The Lutz Franklin School
The Lutz Franklin School in Lower Saucon Township, Northampton County is the same school attended by Finn Gorman. Its use as a school dates back to 1768. When Finn attended it was called the Franklin School; the name Lutz Franklin came later in the 1800s. Today, teachers and students can step back in time to experience the learning environment of those who attended the one room school house during the 1930s through the 1950s.
Teachers and Students
Teachers that taught in the one room, rural school house were very special. During the winter months they would get to the school early to get a fire started in the potbelly stove, so the building would be warm for the students. On many occasions they would prepare a hot, noon meal on top of the stove, usually consisting of soup or stew of some kind. They took care of their students like a new mother hen would care for her newly hatched chicks; always looking out for their health and welfare.

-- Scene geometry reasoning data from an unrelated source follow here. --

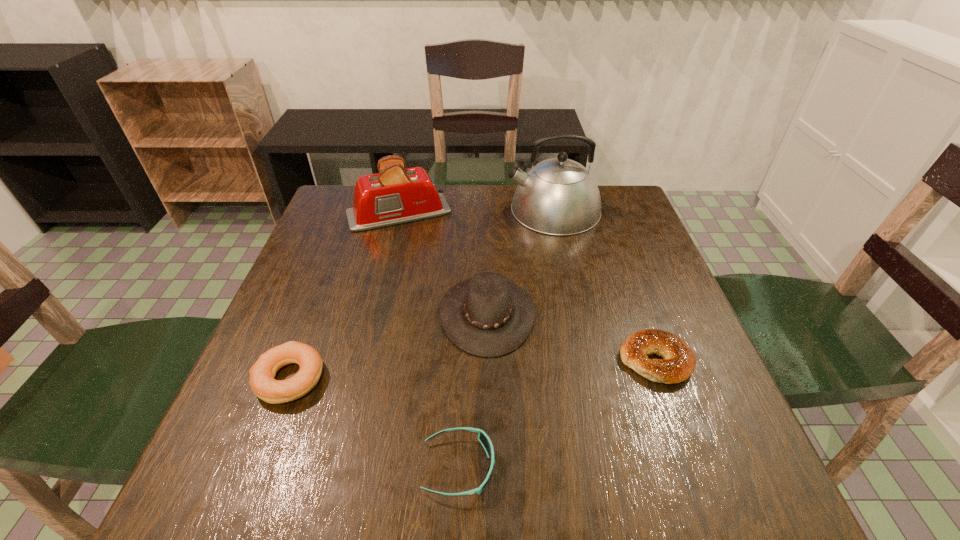 You are a GUI agent. You are given a task and a screenshot of the screen. Output one action in this format:
    pyautogui.click(x=<x>, y=<y>)
    Task: Click on the empty space that is in between the fourth shortest object and the right bagel
    The height and width of the screenshot is (540, 960).
    Given the screenshot: What is the action you would take?
    pyautogui.click(x=571, y=338)

Locate which object ranks second in proximity to the nearest object. Please provide its 2D coordinates. Your answer should be formatted as a tuple, i.e. [(x, y)], where the tuple contains the x and y coordinates of a point satisfying the conditions above.

[(262, 373)]

Select which object is the second closest to the sunglasses. Please provide its 2D coordinates. Your answer should be formatted as a tuple, i.e. [(x, y)], where the tuple contains the x and y coordinates of a point satisfying the conditions above.

[(262, 373)]

Find the location of a particular element. free location that satisfies the following two spatial constraints: 1. from the spout of the right bagel; 2. on the right side of the tallest object is located at coordinates (588, 360). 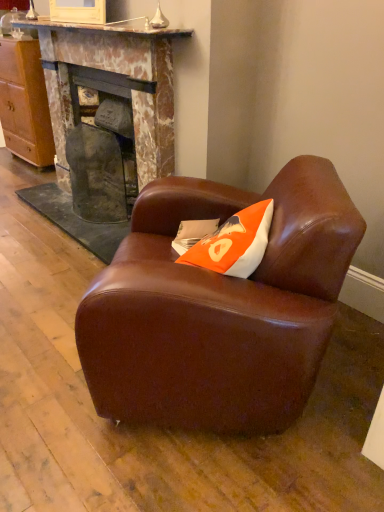 Question: Is rustic stone fireplace at center, arranged as the second fireplace when viewed from the right, at the right side of marble fireplace at center, the 1th fireplace from the right?

Choices:
 (A) no
 (B) yes

Answer: (A)

Question: Is marble fireplace at center, the 1th fireplace from the right, located within rustic stone fireplace at center, positioned as the first fireplace in left-to-right order?

Choices:
 (A) yes
 (B) no

Answer: (B)

Question: From the image's perspective, is rustic stone fireplace at center, arranged as the second fireplace when viewed from the right, located beneath marble fireplace at center, the second fireplace positioned from the left?

Choices:
 (A) no
 (B) yes

Answer: (B)

Question: Is rustic stone fireplace at center, positioned as the first fireplace in left-to-right order, to the left of marble fireplace at center, the second fireplace positioned from the left, from the viewer's perspective?

Choices:
 (A) no
 (B) yes

Answer: (B)

Question: Does rustic stone fireplace at center, arranged as the second fireplace when viewed from the right, have a larger size compared to marble fireplace at center, the second fireplace positioned from the left?

Choices:
 (A) yes
 (B) no

Answer: (B)

Question: Is rustic stone fireplace at center, arranged as the second fireplace when viewed from the right, looking in the opposite direction of marble fireplace at center, the 1th fireplace from the right?

Choices:
 (A) no
 (B) yes

Answer: (B)

Question: Is marble fireplace at center, the 1th fireplace from the right, wider than brown leather armchair at center?

Choices:
 (A) yes
 (B) no

Answer: (B)

Question: Is marble fireplace at center, the second fireplace positioned from the left, shorter than brown leather armchair at center?

Choices:
 (A) yes
 (B) no

Answer: (B)

Question: From the image's perspective, is marble fireplace at center, the second fireplace positioned from the left, beneath brown leather armchair at center?

Choices:
 (A) yes
 (B) no

Answer: (B)

Question: From a real-world perspective, is marble fireplace at center, the 1th fireplace from the right, on top of brown leather armchair at center?

Choices:
 (A) yes
 (B) no

Answer: (A)

Question: Is marble fireplace at center, the second fireplace positioned from the left, thinner than brown leather armchair at center?

Choices:
 (A) yes
 (B) no

Answer: (A)

Question: Is marble fireplace at center, the 1th fireplace from the right, taller than brown leather armchair at center?

Choices:
 (A) no
 (B) yes

Answer: (B)

Question: Is brown leather armchair at center aimed at orange fabric pillow at center?

Choices:
 (A) no
 (B) yes

Answer: (B) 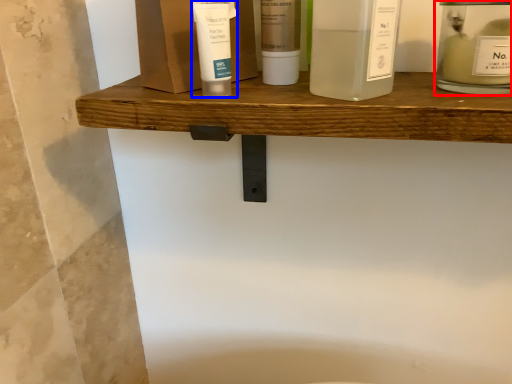 Question: Which object appears closest to the camera in this image, toiletry (highlighted by a red box) or toiletry (highlighted by a blue box)?

Choices:
 (A) toiletry
 (B) toiletry

Answer: (A) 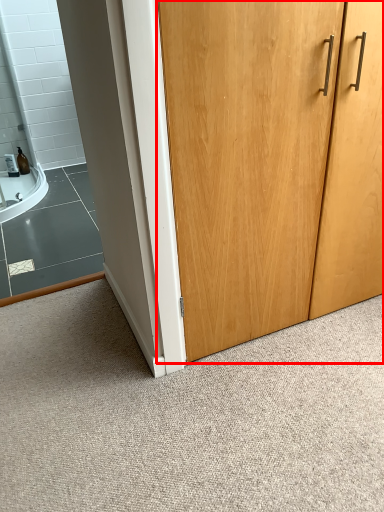 Question: From the image's perspective, what is the correct spatial relationship of door (annotated by the red box) in relation to granite?

Choices:
 (A) below
 (B) above

Answer: (B) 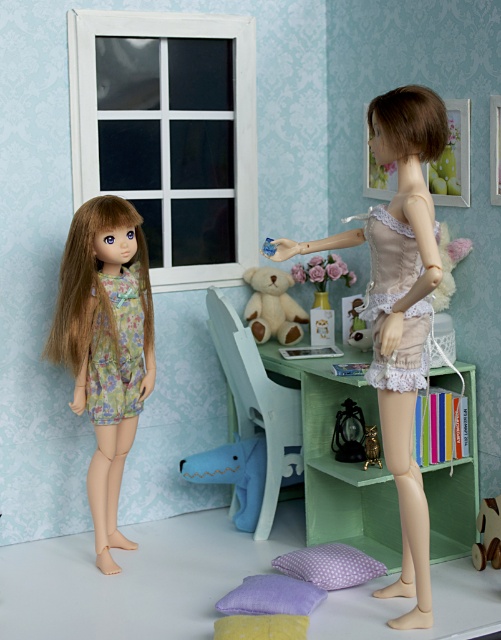 You are a doll trying to reach the matte beige lace dress at center from the green desk with a chair tucked underneath. Can you move directly to the dress without any obstacles?

The matte beige lace dress at center is located at point (399, 310), so yes, the doll can move directly to the dress without any obstacles since there are no mentioned objects blocking the path between the green desk and the dress.

You are a doll trying to decide where to place a new small toy. The soft beige plush at center and the wooden horse at lower right are already in the room. Which object can you place a new small toy next to without it being completely hidden?

The soft beige plush at center is bigger than the wooden horse at lower right, so placing the new small toy next to the wooden horse at lower right would be less likely to hide it completely. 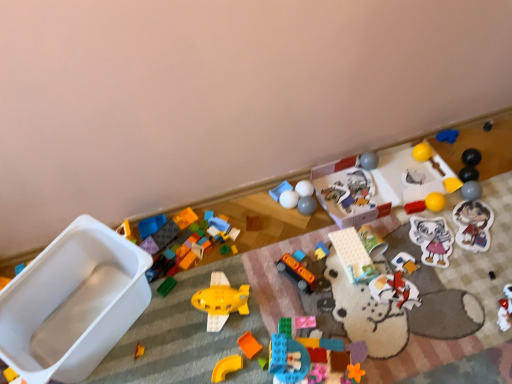 The height and width of the screenshot is (384, 512). Find the location of `vacant space positioned to the left of pink matte block at center, acting as the 14th toy starting from the right`. vacant space positioned to the left of pink matte block at center, acting as the 14th toy starting from the right is located at coordinates (251, 329). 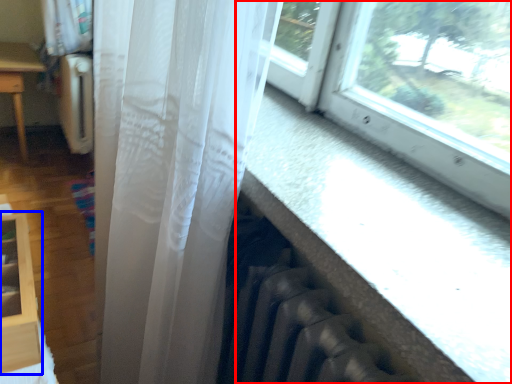 Question: Which of the following is the farthest to the observer, window (highlighted by a red box) or shelf (highlighted by a blue box)?

Choices:
 (A) window
 (B) shelf

Answer: (B) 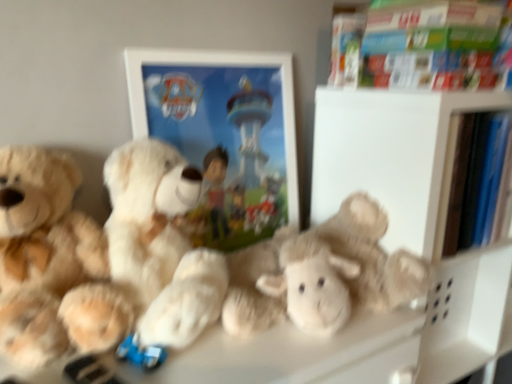 Question: Considering the relative sizes of soft plush teddy bear at left, which ranks as the 3th teddy bear in right-to-left order, and hardcover book at upper right in the image provided, is soft plush teddy bear at left, which ranks as the 3th teddy bear in right-to-left order, smaller than hardcover book at upper right?

Choices:
 (A) yes
 (B) no

Answer: (B)

Question: Is soft plush teddy bear at left, which ranks as the first teddy bear in left-to-right order, directly adjacent to hardcover book at upper right?

Choices:
 (A) no
 (B) yes

Answer: (A)

Question: Is soft plush teddy bear at left, which ranks as the first teddy bear in left-to-right order, oriented away from hardcover book at upper right?

Choices:
 (A) no
 (B) yes

Answer: (A)

Question: Is hardcover book at upper right located within soft plush teddy bear at left, which ranks as the first teddy bear in left-to-right order?

Choices:
 (A) yes
 (B) no

Answer: (B)

Question: Considering the relative sizes of soft plush teddy bear at left, which ranks as the 3th teddy bear in right-to-left order, and hardcover book at upper right in the image provided, is soft plush teddy bear at left, which ranks as the 3th teddy bear in right-to-left order, bigger than hardcover book at upper right?

Choices:
 (A) yes
 (B) no

Answer: (A)

Question: From a real-world perspective, is white matte picture frame at center physically located above or below fluffy white teddy bear at center, which is counted as the second teddy bear, starting from the left?

Choices:
 (A) above
 (B) below

Answer: (A)

Question: From the image's perspective, relative to fluffy white teddy bear at center, which is counted as the second teddy bear, starting from the left, is white matte picture frame at center above or below?

Choices:
 (A) above
 (B) below

Answer: (A)

Question: Is point (251, 140) closer or farther from the camera than point (181, 344)?

Choices:
 (A) farther
 (B) closer

Answer: (A)

Question: Would you say white matte picture frame at center is to the left or to the right of fluffy white teddy bear at center, the second teddy bear from the right, in the picture?

Choices:
 (A) right
 (B) left

Answer: (A)

Question: Is fluffy white teddy bear at center, positioned as the third teddy bear in left-to-right order, bigger or smaller than white matte picture frame at center?

Choices:
 (A) big
 (B) small

Answer: (A)

Question: From a real-world perspective, is fluffy white teddy bear at center, positioned as the third teddy bear in left-to-right order, above or below white matte picture frame at center?

Choices:
 (A) below
 (B) above

Answer: (A)

Question: Which is correct: fluffy white teddy bear at center, which is the 1th teddy bear from right to left, is inside white matte picture frame at center, or outside of it?

Choices:
 (A) inside
 (B) outside

Answer: (B)

Question: In the image, is fluffy white teddy bear at center, positioned as the third teddy bear in left-to-right order, positioned in front of or behind white matte picture frame at center?

Choices:
 (A) behind
 (B) front

Answer: (B)

Question: Which is correct: fluffy white teddy bear at center, positioned as the third teddy bear in left-to-right order, is inside soft plush teddy bear at left, which ranks as the first teddy bear in left-to-right order, or outside of it?

Choices:
 (A) inside
 (B) outside

Answer: (B)

Question: Is fluffy white teddy bear at center, which is the 1th teddy bear from right to left, wider or thinner than soft plush teddy bear at left, which ranks as the 3th teddy bear in right-to-left order?

Choices:
 (A) thin
 (B) wide

Answer: (B)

Students walked from miles around to attend the school. They would play outside until the bell rang to indicate that it was time to start their day. Many schools had the children line up in two rows, one for boys and one for girls. They would file in and take their seats, sitting two to a desk. The older students would do their work and help the younger students learn too. The teacher would work with groups of students based on their age and grade level, rotating through the groups throughout the day. When students were not directly working with the teacher they would work independently at their desks. The one room school house started with first grade and ended with 8th grade.
A Typical School Day
A typical school day went from 9 am to 4 pm. The day included a morning and afternoon recess of 15 minutes each and an hour period for lunch. The older students were given the responsibility of bringing in water and carrying in coal or wood for the stove. The younger students would be given responsibilities according to their size and gender such as cleaning the black board, taking the erasers outside for dusting plus other duties that they were capable of doing. School was not compulsory in Pennsylvania until 1895, and even then the law stated that students between the ages of eight and thirteen needed to attend school for 16 consecutive weeks, so 4 months, that was all that was required of students.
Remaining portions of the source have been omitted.